▸ Work to complete
Tally the lines of the records below that include the word "click", and write down only that tally.

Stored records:

+ + + +

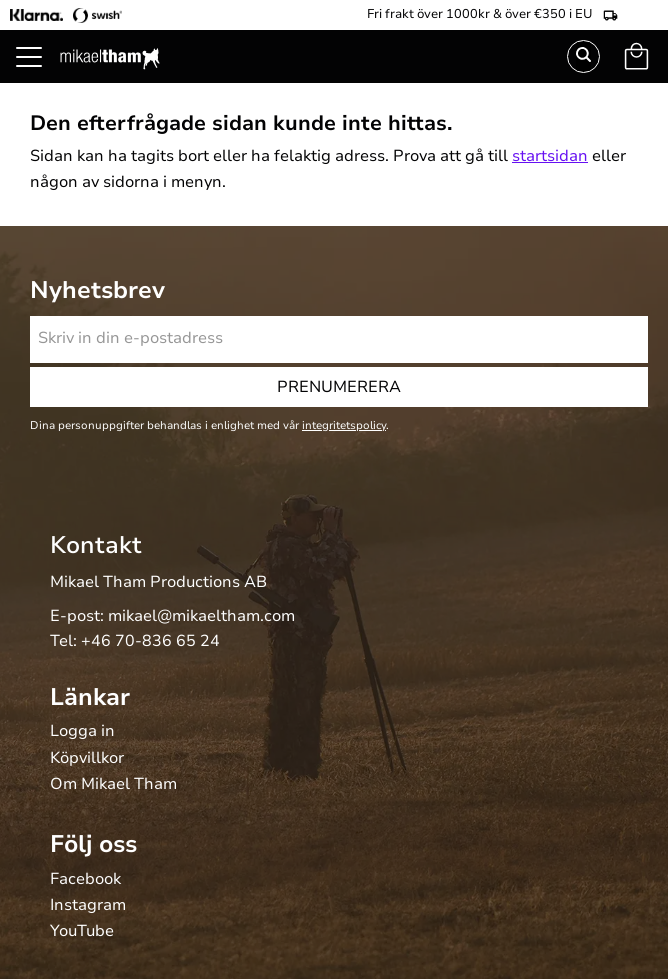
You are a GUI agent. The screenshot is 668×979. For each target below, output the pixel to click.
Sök (583, 56)
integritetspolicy (344, 425)
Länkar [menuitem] (90, 697)
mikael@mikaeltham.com (201, 616)
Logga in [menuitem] (82, 732)
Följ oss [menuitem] (93, 844)
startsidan (550, 156)
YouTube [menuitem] (82, 932)
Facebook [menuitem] (85, 880)
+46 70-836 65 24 (150, 641)
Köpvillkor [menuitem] (87, 759)
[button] (40, 80)
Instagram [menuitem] (88, 906)
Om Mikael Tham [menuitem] (113, 785)
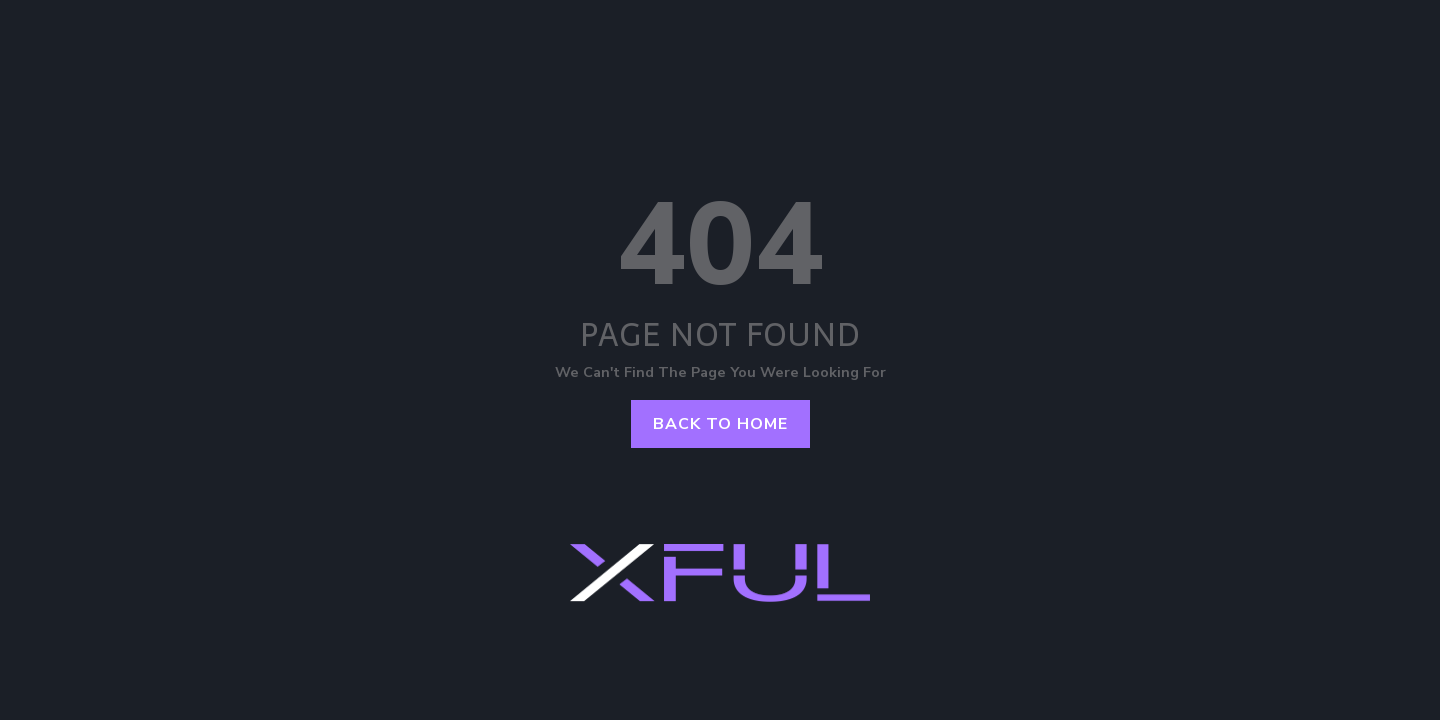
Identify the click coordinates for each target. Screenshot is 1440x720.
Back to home (720, 424)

+ + + +

▸ Result of this task
2